By MARY FRAN McQUADE

You’re not a real gardener if you hang up your trowel in September.

The blazing hot sun isn’t beating down on you anymore. The days are sunny and cool. The pesky bugs have moved on or died off. It’s a great time to be out in the garden.

Wage war on weeds

Now that you can see without squinting and mopping your face, you may find yourself a bit more motivated to tidy up outside.

Pull out those bits of crabgrass hiding in the perennials. Cut the miserable dog-strangling vine off at the roots. (Don’t bother trying to yank it out – all the pieces left behind run deep and will start their own nasty colonies.)

If you’re a fan of bright yellow goldenrod, enjoy the flowers, but do not – I repeat, Do Not – let them go to seed. Behead them before they turn to fluff.

Goldenrod is a native pollinator plant, but it doesn’t play nicely with others in a small city garden. And, frankly, it’s a big bore all the rest of the year.

The same goes for that pretty plant with the spires of blue flowers that springs up all over the place. No, it’s not some kind of tall bluebell.

It’s Campanula rapunculoides, AKA creeping bellflower, and it will stay with your forever, if you let it. Not only does it spread zillions of seeds, it also sends out underground runners to start new plants. Be ruthless: cut off those flower stalks before they dry and exercise your upper body muscles pulling up as much of the plant as you can.

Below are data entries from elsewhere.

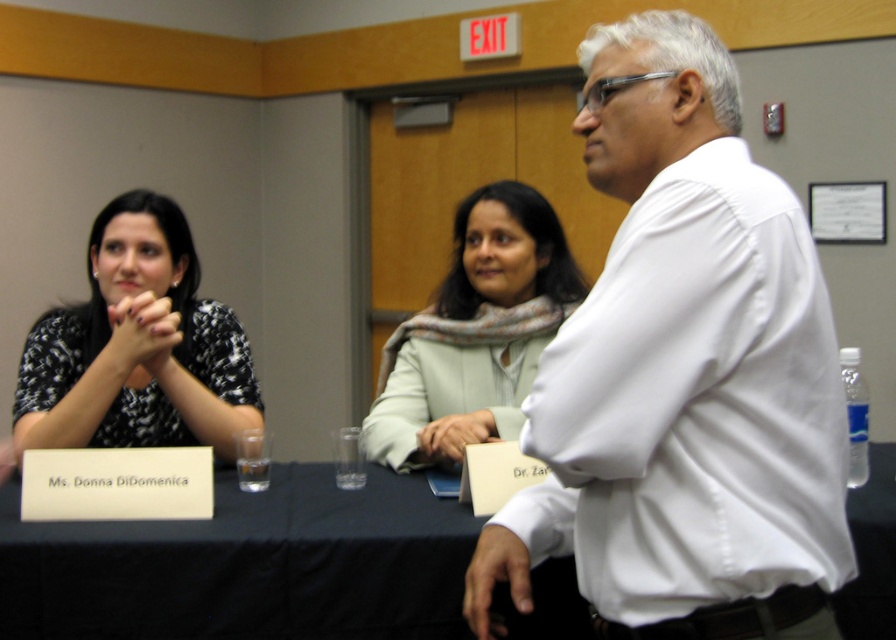 Does light green fabric scarf at center have a greater width compared to smooth beige hand at center?

Yes.

Between light green fabric scarf at center and smooth beige hand at center, which one has less height?

With less height is smooth beige hand at center.

Who is more distant from viewer, (x=457, y=417) or (x=474, y=435)?

The point (x=457, y=417) is more distant.

Identify the location of light green fabric scarf at center. This screenshot has width=896, height=640. (475, 333).

Does white shirt at upper right have a lesser height compared to black dotted dress at left?

Incorrect, white shirt at upper right's height does not fall short of black dotted dress at left's.

Does white shirt at upper right have a lesser width compared to black dotted dress at left?

Yes.

Identify the location of white shirt at upper right. This screenshot has width=896, height=640. (683, 376).

How much distance is there between white shirt at upper right and smooth beige hand at center?

white shirt at upper right and smooth beige hand at center are 28.86 inches apart.

Is the position of white shirt at upper right more distant than that of smooth beige hand at center?

No, white shirt at upper right is in front of smooth beige hand at center.

The width and height of the screenshot is (896, 640). Describe the element at coordinates (683, 376) in the screenshot. I see `white shirt at upper right` at that location.

The height and width of the screenshot is (640, 896). I want to click on white shirt at upper right, so click(x=683, y=376).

This kind of green stuff doesn’t belong in yard waste bags, by the way. They’ll just turn into some other poor sap’s problem if they become city compost.

Condemn them to the black garbage bin and hope they’ll end up deep, deep underground.

Harvest your herbs

While you have your clippers handy, you can turn to a more pleasant September activity: gathering herbs to use this winter.

If you have time and space, you can freeze many herbs in ice cubes, then toss them into soups, stews and sauces when you add water. If you’re more ambitious, you can blend them with butter or add them to oil and freeze those combos in single-use portions.

Frankly, I don’t have the patience for fiddly prep anymore. My technique is, literally, cut and dried.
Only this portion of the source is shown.